Solid organ transplantation offers a treatment option for patients with different types of end-stage organ failure that can be lifesaving or provide significant improvements to a patient’s quality of life.^1, Many advances have been made in the last several decades to reduce perioperative complications. Available data support improvement in long-term survival as well as improved quality of life, particularly for liver, kidney, pancreas, heart, and lung transplants. Allograft rejection remains a key early and late complication risk for any organ transplantation. Transplant recipients require life-long immunosuppression to prevent rejection. Patients are prioritized for transplant by mortality risk and severity of illness criteria developed by the Organ Procurement and Transplantation Network and United Network for Organ Sharing (UNOS).

Heart Transplant

In 2023 , 46,632 transplants were performed in the United States procured from 39,679 deceased donors and 6953 living donors.^2, Heart transplants were the third most common procedure with 4039 transplants performed from both deceased and living donors in 2023. As of June 2024 , there were 3440 patients on the waiting list for a heart transplant.^3,Rose et al (2024) reported a 62% lower rate of heart transplants among women compared with men and a 46% lower rate in Black men compared with White men in a retrospective database review from 2010 to 2018.^4,

Most heart transplant recipients now are hospitalized as status 1 patients at the time of transplant. This shift has occurred due to the increasing demand for the scarce resource of donor organs resulting in an increased waiting time for recipients. Patients initially listed as status 2 candidates may deteriorate to a status 1 candidate before a donor organ becomes available. Alternatively, as medical and device therapy for advanced heart failure improves, some patients on the transplant list will recover enough function to be delisted. Lietz and Miller (2007) reported on survival for patients on the heart transplant waiting list, comparing the era between 1990 and 1994 with the era of 2000 to 2005.^5, One-year survival for a UNOS status 1 candidate improved from 49.5% to 69.0%. Status 2 candidates fared even better, with 89.4% surviving 1 year compared with 81.8% in the earlier time period.

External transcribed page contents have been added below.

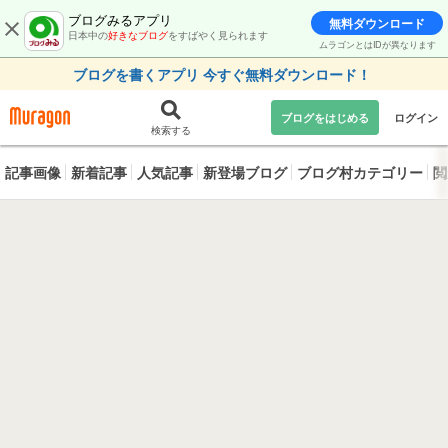
ブログみるアプリ
無料ダウンロード
日本中の
好きなブログ
をすばやく見られます
ムラゴンとはIDが異なります
ブログを書くアプリ 今すぐ無料ダウンロード！
ブログをはじめる
ログイン
検索する
記事画像
新着記事
人気記事
新登場ブログ
ブログ村カテゴリー
閲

Johnson et al (2010) reported on waiting list trends in the U.S. between 1999 and 2008.^6, The proportion of patients listed as status 1 increased, even as the waiting list and posttransplant mortality for this group have decreased. Meanwhile, status 2 patients have decreased as a proportion of all candidates. Completed transplants have trended toward the extremes of age, with more infants and patients older than age 65 years having transplants in recent years. Bakhtiyar et al (2020) evaluated survival among patients (N=95,323) wait-listed for heart transplantation between January 1, 1987 and December 29, 2017 using UNOS data.^7, Results revealed 1-year survival on the wait list increased from 34.1% in 1987 to 1990 to 67.8% in 2011 to 2017 (difference in proportions, 0.34%; 95% confidence interval [CI], 0.32% to 0.36%; p<.001). One-year wait list survival also significantly increased for candidates with ventricular assist devices from 10.2% in 1996 to 2000 to 70% in 2011 to 2017 (difference in proportions, 0.60%; 95% CI, 0.58% to 0.62%; p<.001).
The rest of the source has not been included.